YOUR ASSIGNMENT: From the entries that follow, reproduce exactly and only the lines from the line with "Manipur Violence: Churches" to the line with "in Jiribam by", endpoints included.

RECORDS below:

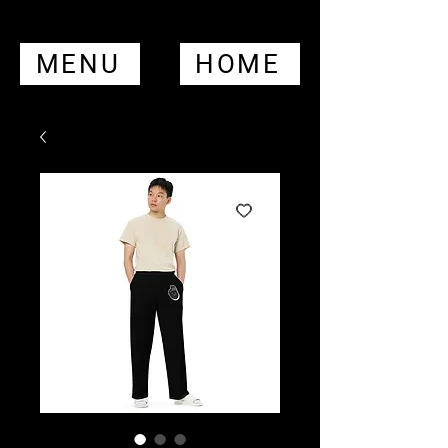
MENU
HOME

End of RECORDS.
RECORDS below:

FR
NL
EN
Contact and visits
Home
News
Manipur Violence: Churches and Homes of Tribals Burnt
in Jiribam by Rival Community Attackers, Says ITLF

End of RECORDS.

ANSWER TO THE EXERCISE:
Manipur Violence: Churches and Homes of Tribals Burnt
in Jiribam by Rival Community Attackers, Says ITLF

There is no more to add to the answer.